A l’approche des élections législatives qui doivent avoir lieu le 9 avril, toutes les options sont envisagées par les différents partis en lice qui cherchent le meilleur moyen d’augmenter le nombre de leurs électeurs et par conséquent de leurs sièges à la Knesset.

Au sein des formations politiques orthodoxes, certains souhaitent une union pour améliorer leur score mais tous n’approuvent pas cette solution. La question a été débattue mardi par une commission de l’Agoudat Israël.

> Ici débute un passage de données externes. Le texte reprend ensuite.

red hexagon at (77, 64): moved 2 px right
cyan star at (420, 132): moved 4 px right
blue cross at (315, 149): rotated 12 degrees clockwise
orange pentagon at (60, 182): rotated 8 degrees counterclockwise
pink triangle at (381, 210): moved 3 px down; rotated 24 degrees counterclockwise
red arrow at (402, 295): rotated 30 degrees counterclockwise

Selon les informations communiquées par une chaine télévisée israélienne, le vice-ministre de la Santé Yaakov Litzman (Yaadout Hatora) aurait insisté, au cours des discussions, pour que cette initiative soit prise. Dans son argumentation, il a notamment exprimé sa crainte de voir Shass disparaitre de la carte politique étant donné que d’après les sondages, il risque de n’obtenir que 4 sièges ou de passer sous le seuil d’éligibilité. Il a déclaré : « Comment pourrions-nous laisser Shass s’effondrer ? »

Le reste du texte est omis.